Across the whole listing, return each line exactly, with no images included.
- - -
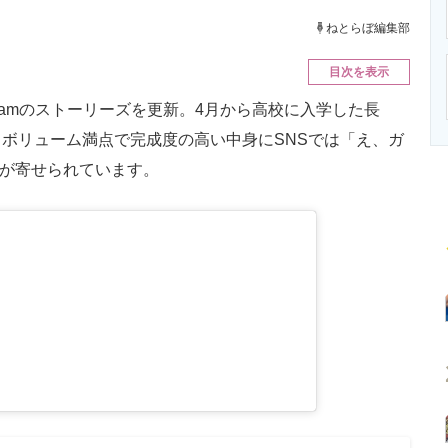
ニクス専門サイト
電子設計の基本と応用
エネルギーの専
ねとらぼ編集部
目次を表示
gramのストーリーズを更新。4月から高校に入学した長
ボリューム満点で完成度の高い中身にSNSでは「え、ガ
声が寄せられています。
- - -
*Response*:
ニクス専門サイト
電子設計の基本と応用
エネルギーの専
ねとらぼ編集部
目次を表示
gramのストーリーズを更新。4月から高校に入学した長
ボリューム満点で完成度の高い中身にSNSでは「え、ガ
声が寄せられています。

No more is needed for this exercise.